Tuesday, April 22, 2014

JESUS IS THE WORD OF GOD -- THE BIBLE, HOWEVER . . .

is sacred but needs to be interpreted and describes how God has related to particular people over time and God's activity for the sake of all people and the whole of creation. It is very important to our understanding, but has often been used in very un-loving ways. Jesus is the "logos," the "Word of God" as St. John describes Him in the fir...st chapter of his Gospel. The concept of the "logos" is the belief that Jesus was the Word of God, the instrument through which everything was created as God spoke it all into being. Jesus is the "logos" as He is also God Himself.

There are a lot of people I know with opposing opinions and beliefs. I love them all, but sometimes people have gone out of their way to champion their opinions and beliefs to the extent that it feels like a kind of oppression. Most of the time, the "oppression" has been in the form of really being insulting about what I have written or they get nasty and judgmental about groups of people I feel connected to or with whom I agree. I have even felt oppressed to the point where I have felt the need to "unfriend" them even though I still love them and care about them.

Sometimes I feel the need to write about what I believe even though I know I can never change the minds of certain people even when I try to explain why I feel the way I do about the rights of gay people . . . or about how each person's decisions to commit sins can sometimes lead to other even more difficult decisions . . . or that we are not to condemn anyone, but trust that whatever each person believes or does is between that person and God Who is Love.

To me, that kind of entrenchment is a very sad thing about our society these days. Instead of looking for ways we can work together for everyone's sake, there is so much divisiveness, anger and often nastiness.

Often there is a focus on what it says in the Bible as the Word of God and belief in its inerrancy. But the Bible always needs to be interpreted, and even if you read it in the original languages of Hebrew and Greek, you can only understand what it says if you take into consideration historical, cultural and temporal factors. The love of God is eternal and unchanging, but people have not always understood that God has interacted with people in different ways as time goes on and according to the conditions of cultural backgrounds.

Also, I believe that only the Holy Spirit can give us the understanding we truly need when we read the Bible. And Jesus changed a lot because He is the culmination of prophecy and revealed God to people in ways that those who lived before He became incarnate could not possibly know. Because of His sacrifice on the Cross, all the scriptural directives about sacrifices in the Hebrew Bible were no longer necessary. After Jesus' Resurrection, the Holy Spirit brought about other changes to the ways people interacted with God as well.

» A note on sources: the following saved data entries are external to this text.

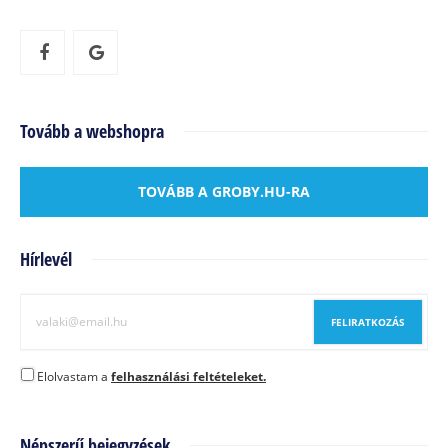
Tovább a webshopra
TOVÁBB A GROBY.HU-RA
Hírlevél
Elolvastam a
felhasználási feltételeket.
Népszerű bejegyzések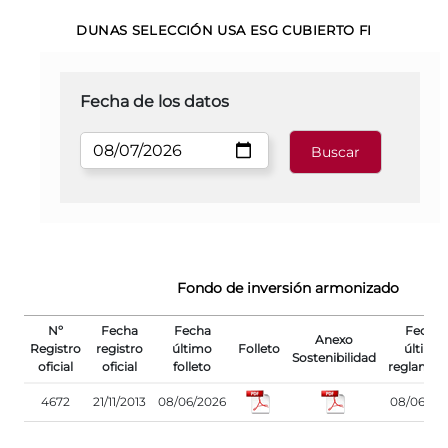
DUNAS SELECCIÓN USA ESG CUBIERTO FI
Fecha de los datos
Fondo de inversión armonizado
Nº
Fecha
Fecha
Fecha
Anexo
Registro
registro
último
Folleto
último
Sostenibilidad
oficial
oficial
folleto
reglamen
4672
21/11/2013
08/06/2026
08/06/20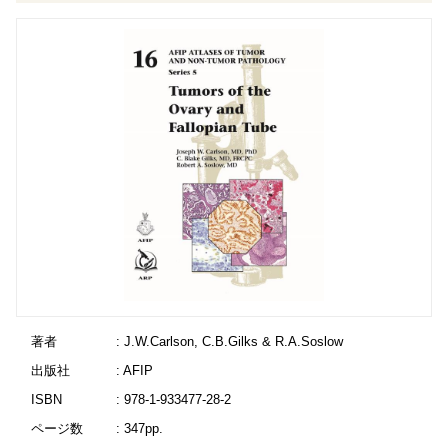
著者
: J.W.Carlson, C.B.Gilks & R.A.Soslow
出版社
: AFIP
ISBN
: 978-1-933477-28-2
ページ数
: 347pp.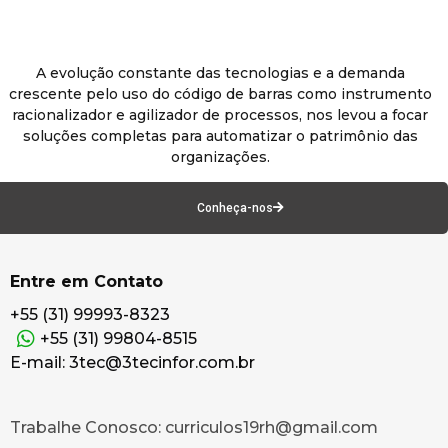
A evolução constante das tecnologias e a demanda
crescente pelo uso do código de barras como instrumento
racionalizador e agilizador de processos, nos levou a focar
soluções completas para automatizar o patrimônio das
organizações.
Conheça-nos
Entre em Contato
+55 (31) 99993-8323
+55 (31) 99804-8515
E-mail: 3tec@3tecinfor.com.br
Trabalhe Conosco: curriculos19rh@gmail.com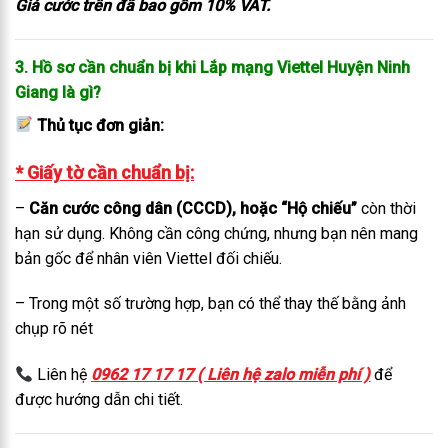
Giá cước trên đã bao gồm 10% VAT.
3. Hồ sơ cần chuẩn bị khi Lắp mạng Viettel Huyện Ninh
Giang là gì?
Thủ tục đơn giản:
* Giấy tờ cần chuẩn bị:
–
Căn cước công dân (CCCD), hoặc “Hộ chiếu”
còn thời
hạn sử dụng. Không cần công chứng, nhưng bạn nên mang
bản gốc để nhân viên Viettel đối chiếu.
– Trong một số trường hợp, bạn có thể thay thế bằng ảnh
chụp rõ nét
Liên hệ
0962 17 17 17 ( Liên hệ zalo miễn phí )
để
được hướng dẫn chi tiết.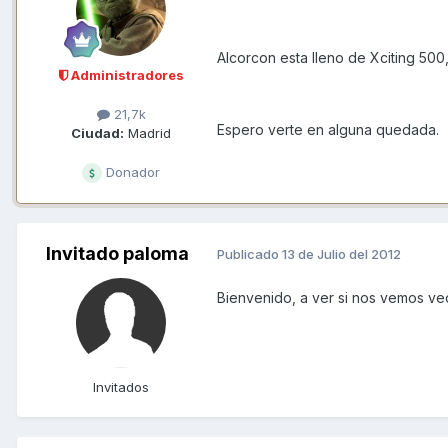
Alcorcon esta lleno de Xciting 500,
Administradores
21,7k
Espero verte en alguna quedada.
Ciudad:
Madrid
Donador
Invitado paloma
Publicado
13 de Julio del 2012
Bienvenido, a ver si nos vemos ve
Invitados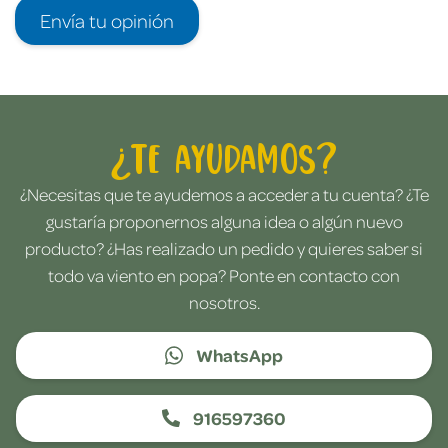
Envía tu opinión
¿Te ayudamos?
¿Necesitas que te ayudemos a acceder a tu cuenta? ¿Te
gustaría proponernos alguna idea o algún nuevo
producto? ¿Has realizado un pedido y quieres saber si
todo va viento en popa? Ponte en contacto con
nosotros.
WhatsApp
916597360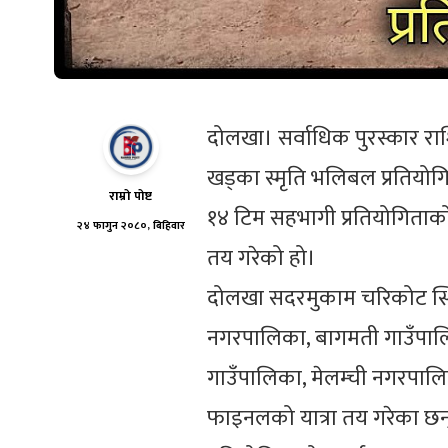
दोलखा। सर्वाधिक पुरस्कार रा
खड्का स्मृति भलिबल प्रतियोग
राम्रो पोष्ट
१४ टिम सहभागी प्रतियोगिताको
२४ फागुन २०८०, बिहिवार
तय गरेको हो।
दोलखा सदरमुकाम चरिकोट स्थित
नगरपालिका, बागमती गाउँपालि
गाउँपालिका, मेलम्ची नगरपालि
फाइनलको यात्रा तय गरेका छन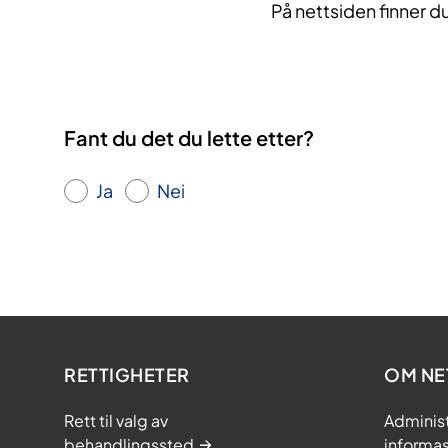
På nettsiden finner d
Fant du det du lette etter?
Ja
Nei
RETTIGHETER
OM NE
Rett til valg av
Adminis
behandlingssted
informa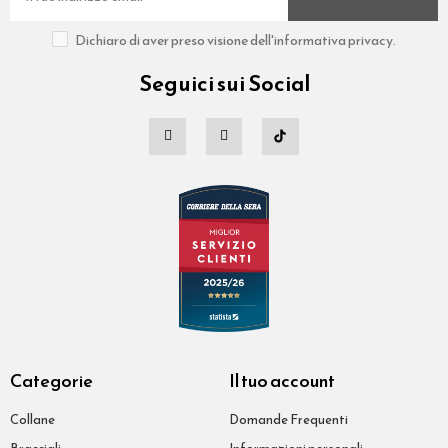
Dichiaro di aver preso visione dell'informativa privacy.
Seguici sui Social
Categorie
Il tuo account
Collane
Domande Frequenti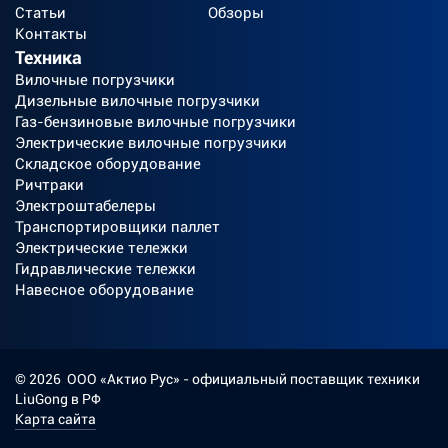
Статьи
Обзоры
Контакты
Техника
Вилочные погрузчики
Дизельные вилочные погрузчики
Газ-бензиновые вилочные погрузчики
Электрические вилочные погрузчики
Складское оборудование
Ричтраки
Электроштабелеры
Транспортировщики паллет
Электрические тележки
Гидравлические тележки
Навесное оборудование
©
2026
ООО «Актио Рус»
- официальный поставщик техники
LiuGong в РФ
Карта сайта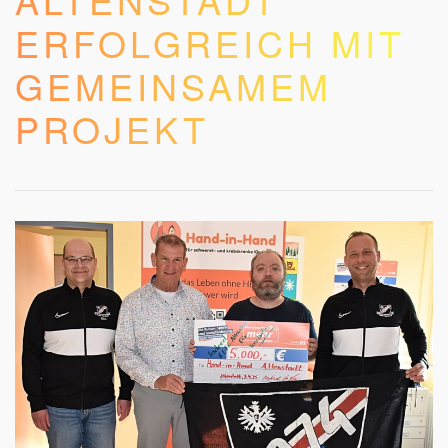
ERFOLGREICH MIT
GEMEINSAMEM
PROJEKT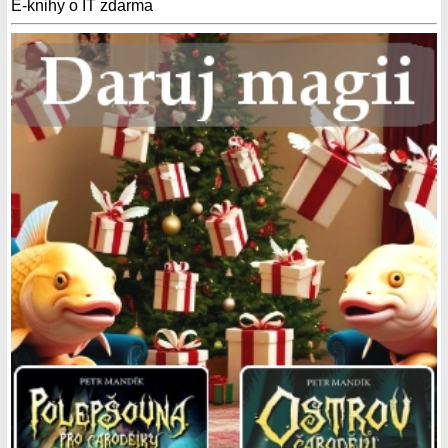
E-knihy o IT zdarma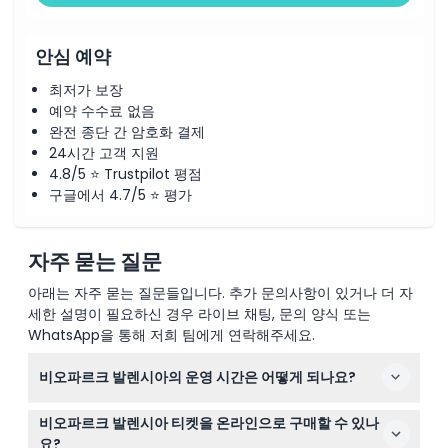
안심 예약
최저가 보장
예약 수수료 없음
완전 종단 간 암호화 결제
24시간 고객 지원
4.8/5 ⭐ Trustpilot 평점
구글에서 4.7/5 ⭐ 평가
자주 묻는 질문
아래는 자주 묻는 질문들입니다. 추가 문의사항이 있거나 더 자
세한 설명이 필요하신 경우 라이브 채팅, 문의 양식 또는
WhatsApp을 통해 저희 팀에게 연락해주세요.
비오파르크 발렌시아의 운영 시간은 어떻게 되나요?
비오파르크 발렌시아는 매일 오전 10시에 문을 열며, 12월
비오파르크 발렌시아 티켓을 온라인으로 구매할 수 있나
25일과 1월 1일에는 오전 11시에 개장합니다. 폐장 시간은 일
요?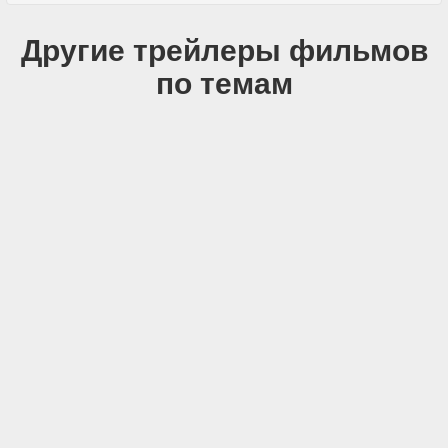
Другие трейлеры фильмов
по темам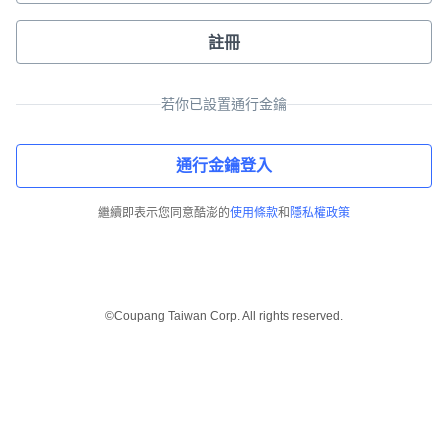
註冊
若你已設置通行金鑰
通行金鑰登入
繼續即表示您同意酷澎的
使用條款
和
隱私權政策
©Coupang Taiwan Corp. All rights reserved.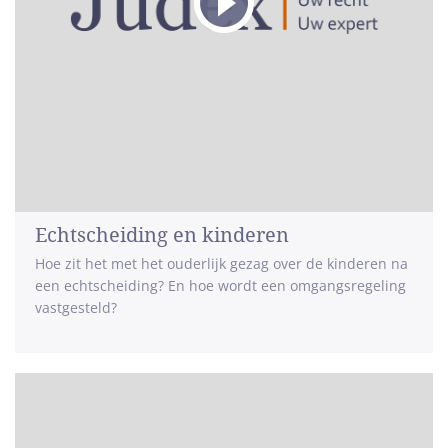
Echtscheiding en kinderen
Hoe zit het met het ouderlijk gezag over de kinderen na
een echtscheiding? En hoe wordt een omgangsregeling
vastgesteld?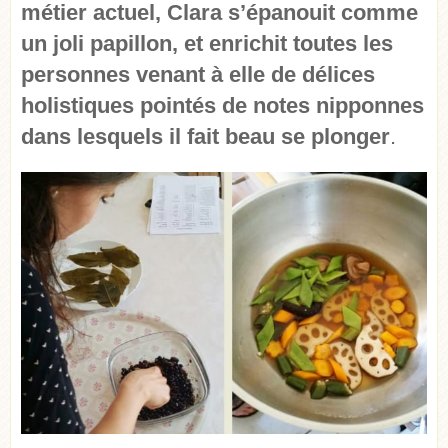
métier actuel, Clara s’épanouit comme
un joli papillon, et enrichit toutes les
personnes venant à elle de délices
holistiques pointés de notes nipponnes
dans lesquels il fait beau se plonger
.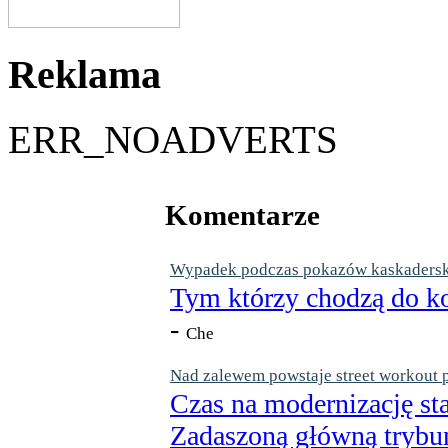
Reklama
ERR_NOADVERTS
Komentarze
Wypadek podczas pokazów kaskaderskic
Tym którzy chodzą do ko
-
Che
Nad zalewem powstaje street workout 
Czas na modernizację st
Zadaszoną główną trybun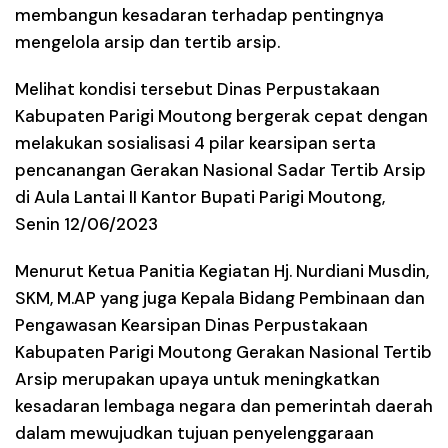
membangun kesadaran terhadap pentingnya
mengelola arsip dan tertib arsip.
Melihat kondisi tersebut Dinas Perpustakaan
Kabupaten Parigi Moutong bergerak cepat dengan
melakukan sosialisasi 4 pilar kearsipan serta
pencanangan Gerakan Nasional Sadar Tertib Arsip
di Aula Lantai II Kantor Bupati Parigi Moutong,
Senin 12/06/2023
Menurut Ketua Panitia Kegiatan Hj. Nurdiani Musdin,
SKM, M.AP yang juga Kepala Bidang Pembinaan dan
Pengawasan Kearsipan Dinas Perpustakaan
Kabupaten Parigi Moutong Gerakan Nasional Tertib
Arsip merupakan upaya untuk meningkatkan
kesadaran lembaga negara dan pemerintah daerah
dalam mewujudkan tujuan penyelenggaraan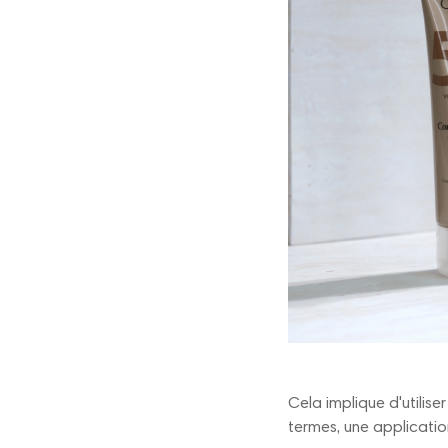
Cela implique d'utilis
termes, une applicatio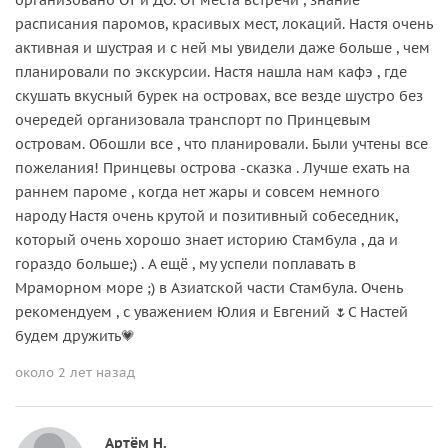
расписания паромов, красивых мест, локаций. Настя очень
активная и шустрая и с ней мы увидели даже больше , чем
планировали по экскурсии. Настя нашла нам кафэ , где
скушать вкусный бурек на островах, все везде шустро без
очередей организовала транспорт по Принцевым
островам. Обошли все , что планировали. Были учтены все
пожелания! Принцевы острова -сказка . Лучше ехать на
раннем пароме , когда нет жары и совсем немного
народу Настя очень крутой и позитивный собеседник,
который очень хорошо знает историю Стамбула , да и
гораздо больше;) . А ещё , му успели поплавать в
Мраморном море ;) в Азиатской части Стамбула. Очень
рекомендуем , с уважением Юлия и Евгений 🌷С Настей
будем дружить💗
около 2 лет назад
Артём Н.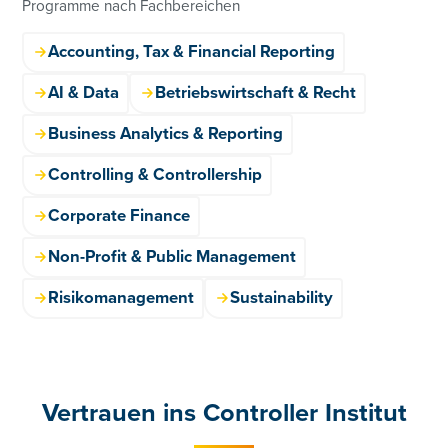
Programme nach Fachbereichen
Accounting, Tax & Financial Reporting
AI & Data
Betriebswirtschaft & Recht
Business Analytics & Reporting
Controlling & Controllership
Corporate Finance
Non-Profit & Public Management
Risikomanagement
Sustainability
Vertrauen ins Controller Institut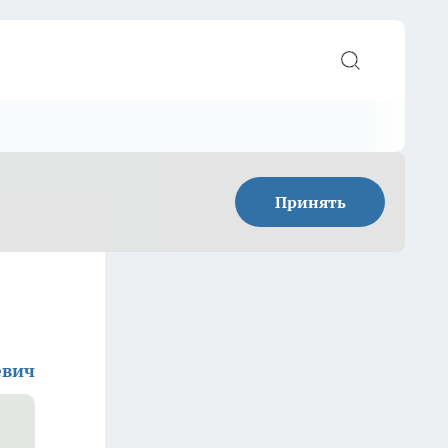
Принять
евич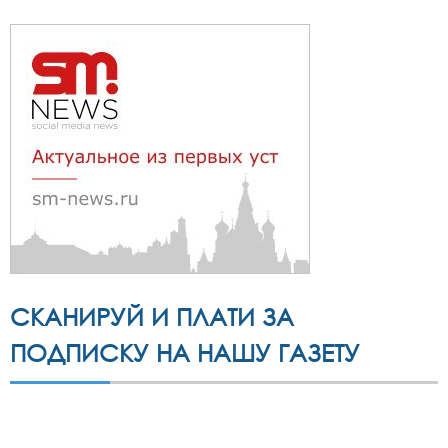
СКАНИРУЙ И ПЛАТИ ЗА
ПОДПИСКУ НА НАШУ ГАЗЕТУ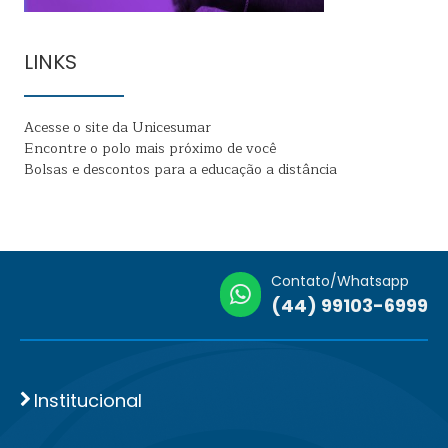
LINKS
Acesse o site da Unicesumar
Encontre o polo mais próximo de você
Bolsas e descontos para a educação a distância
Contato/Whatsapp
(44) 99103-6999
Institucional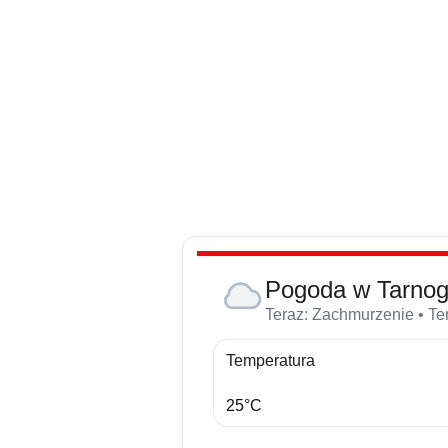
Przejdź
do
treści
Pogoda w Tarnog
Teraz: Zachmurzenie • Te
Temperatura
25°C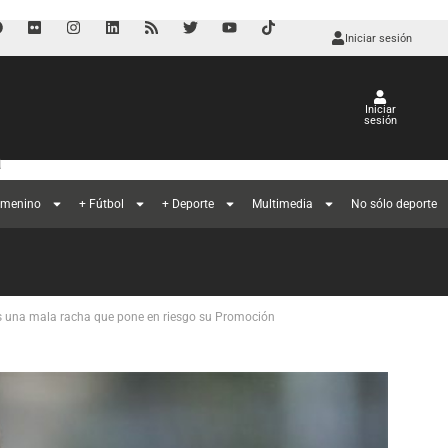
Iniciar sesión
Iniciar
sesión
a
emenino
+ Fútbol
+ Deporte
Multimedia
No sólo deporte
ras una mala racha que pone en riesgo su Promoción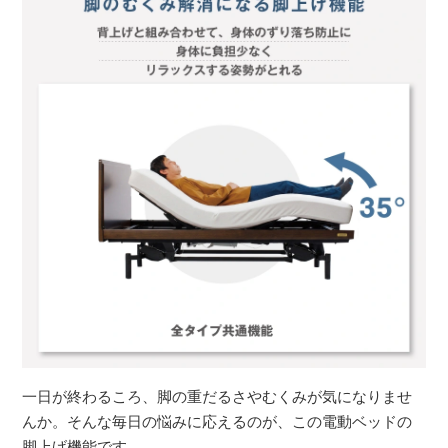
一日が終わるころ、脚の重だるさやむくみが気になりませ
んか。そんな毎日の悩みに応えるのが、この電動ベッドの
脚上げ機能です。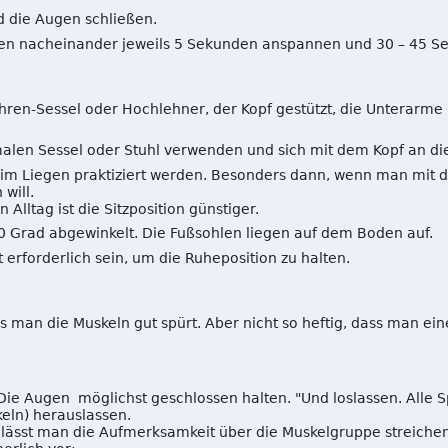
 die Augen schließen.
pen nacheinander jeweils 5 Sekunden anspannen und 30 – 45 S
hren-Sessel oder Hochlehner, der Kopf gestützt, die Unterarme 
len Sessel oder Stuhl verwenden und sich mit dem Kopf an di
m Liegen praktiziert werden. Besonders dann, wenn man mit d
will.
Alltag ist die Sitzposition günstiger.
0 Grad abgewinkelt. Die Fußsohlen liegen auf dem Boden auf.
ft erforderlich sein, um die Ruheposition zu halten.
dass man die Muskeln gut spürt. Aber nicht so heftig, dass man
 Die Augen möglichst geschlossen halten. "Und loslassen. Alle Sp
eln) herauslassen.
lässt man die Aufmerksamkeit über die Muskelgruppe streichen 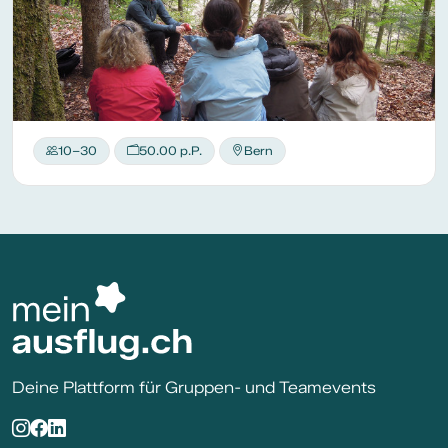
10–30
50.00 p.P.
Bern
Deine Plattform für Gruppen- und Teamevents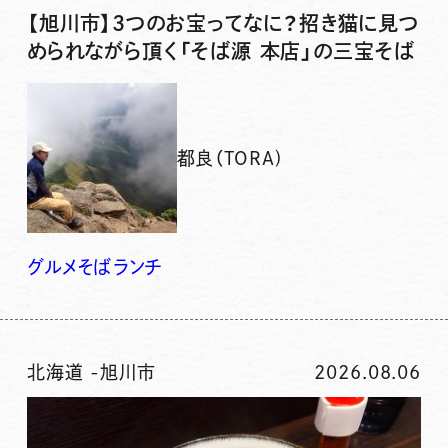
【旭川市】3つのお宝ってなに？招き猫に見つ
められながら頂く「そば源 本店」の三宝そば
都良（TORA)
グルメ
そば
ランチ
北海道
-
旭川市
2026.08.06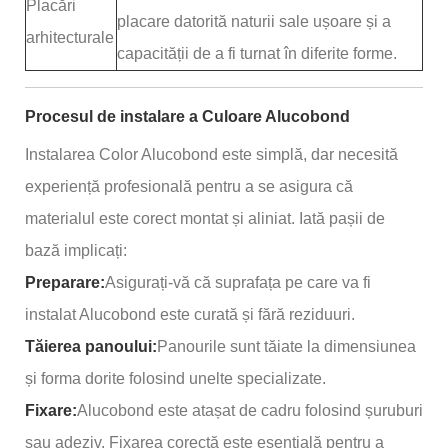
Placări
placare datorită naturii sale ușoare și a
arhitecturale
capacității de a fi turnat în diferite forme.
Procesul de instalare a Culoare Alucobond
Instalarea Color Alucobond este simplă, dar necesită
experiență profesională pentru a se asigura că
materialul este corect montat și aliniat. Iată pașii de
bază implicați:
Preparare:
Asigurați-vă că suprafața pe care va fi
instalat Alucobond este curată și fără reziduuri.
Tăierea panoului:
Panourile sunt tăiate la dimensiunea
și forma dorite folosind unelte specializate.
Fixare:
Alucobond este atașat de cadru folosind șuruburi
sau adeziv. Fixarea corectă este esențială pentru a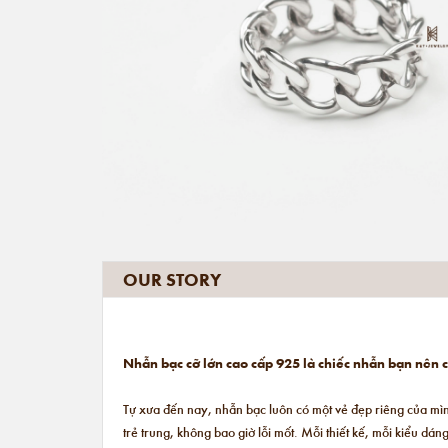
OUR STORY
Nhẫn bạc cỡ lớn cao cấp 925 là chiếc nhẫn bạn nên c
Tự xưa đến nay, nhẫn bạc luôn có một vẻ đẹp riêng của mìn
trẻ trung, không bao giờ lỗi mốt. Mỗi thiết kế, mỗi kiểu d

For example, in the earliest days of the lives of Jesus' followers after His Resurrection, the Holy Spirit revealed to Peter that the traditional Jewish dietary customs set down in the Hebrew Bible were no longer valid. Many parts of the Old Testament have been rejected as time has gone on, and those who believe that

The Bible is not the Word of God -- it is a sacred record about God's activity and relationships between certain individuals, between the Abraham, Isaac, Jacob, Children of Israel, Job, the prophets, Jesus and His disciples and many others -- including gentiles like King Nebuchadnezzar and the Syrian general Naaman. I understand that what Jesus taught and how the Holy Spirit reveals Jesus to us is more important than focusing only the narration of the Bible. It should not be made an idol.

The Bible is very important and it is sacred. But if reading it or believing in something that is written in it is used to rationalize an unloving practice or activity, it is very sad. People have used belief in the Bible to rationalize slavery, to prosecute non-believers and to persecute certain people in many ways. All of that is anathema to the fullness of God's love in Jesus Christ. Whenever people of certain denominations or nationalities have used the Bible to hurt other people, it is in the least very sad. Sometimes it has been heinous.

Often people think they are being faithful to God in special ways when they are judging, condemning and oppressing others. Their self-righteousness is like a shield for them and they do not recognize their cruelty, or if they do recognize the possibility that they are being cruel, they have decided that God requires that cruelty even though God's mercy is greater than His righteousness.

If that were not true, God would never have become incarnate in Jesus Christ in order to deliver people from their sins and redeem creation. God's mercy makes all the difference, and it is rooted in God's love and understanding. Certainly we are all sins and have fallen short of the Glory of God as St. Paul write in his letter the the Roman believers in Jesus Christ. But Jesus told his beloved disciples -- and all of us that He gave them (and all of us) a new commandment -- to love one another as He loved them.

How did Jesus love them? As God does:

-- with empathy,

-- without judging them or condemning them,

-- unconditionally.

-- completely, extravagantly, eternally.

-- by healing them, helping them, delivering them from whatever was keeping them from being accepted by people in their society.

With God's help, by the power of the Holy Spirit we can also love people the way Jesus does. I keep praying that we will all work together actively to share God's love in Christ and not to use the Bible to perpetuate marginalization of and prejudice against people.